▶ [TASK TO CARRY OUT]: Reproduce exactly, and only, the lines below from the one containing "Leadership and recognition" through the one containing "Apheresis, the American".

▶ [Records from a data collection]:

BEGIN

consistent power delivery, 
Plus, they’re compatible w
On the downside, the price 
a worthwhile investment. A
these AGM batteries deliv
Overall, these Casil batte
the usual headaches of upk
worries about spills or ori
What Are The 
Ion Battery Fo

END
BEGIN

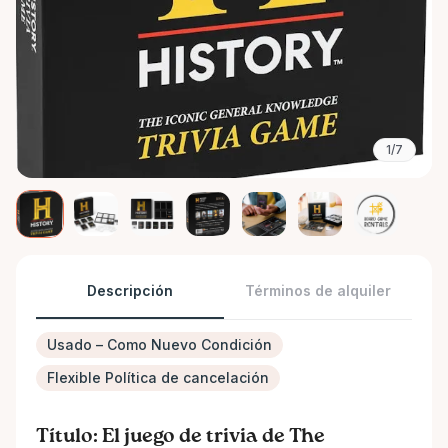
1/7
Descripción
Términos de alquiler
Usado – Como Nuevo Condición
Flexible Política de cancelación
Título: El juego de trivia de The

END
BEGIN

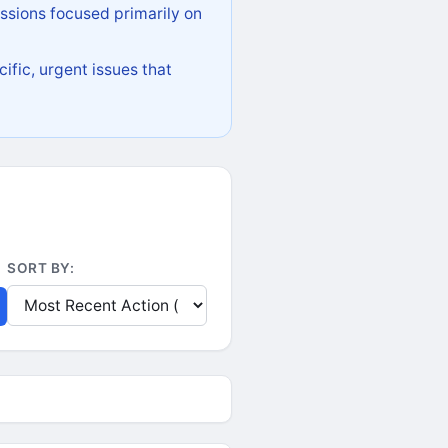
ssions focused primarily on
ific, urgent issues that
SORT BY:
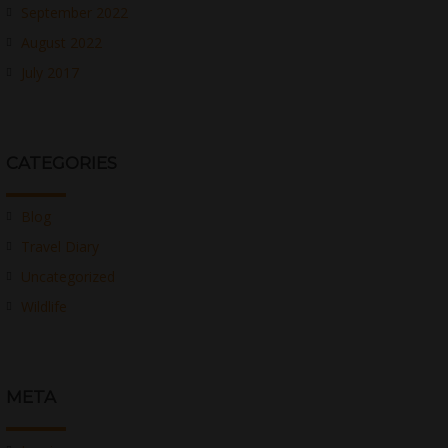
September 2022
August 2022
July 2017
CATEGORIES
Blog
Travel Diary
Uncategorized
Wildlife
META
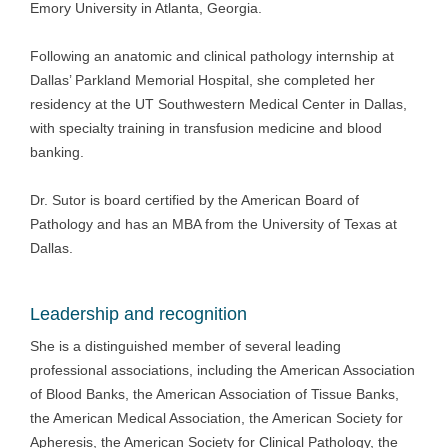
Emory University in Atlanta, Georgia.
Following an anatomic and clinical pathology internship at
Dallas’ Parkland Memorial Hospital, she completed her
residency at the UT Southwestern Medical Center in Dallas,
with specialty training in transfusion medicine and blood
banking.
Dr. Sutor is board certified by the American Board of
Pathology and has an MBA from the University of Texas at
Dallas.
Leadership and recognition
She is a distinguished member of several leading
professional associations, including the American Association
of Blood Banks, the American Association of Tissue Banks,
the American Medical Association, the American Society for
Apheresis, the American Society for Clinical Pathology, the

END

▶ [ANSWER FOR THE TASK]:
Leadership and recognition
She is a distinguished member of several leading
professional associations, including the American Association
of Blood Banks, the American Association of Tissue Banks,
the American Medical Association, the American Society for
Apheresis, the American Society for Clinical Pathology, the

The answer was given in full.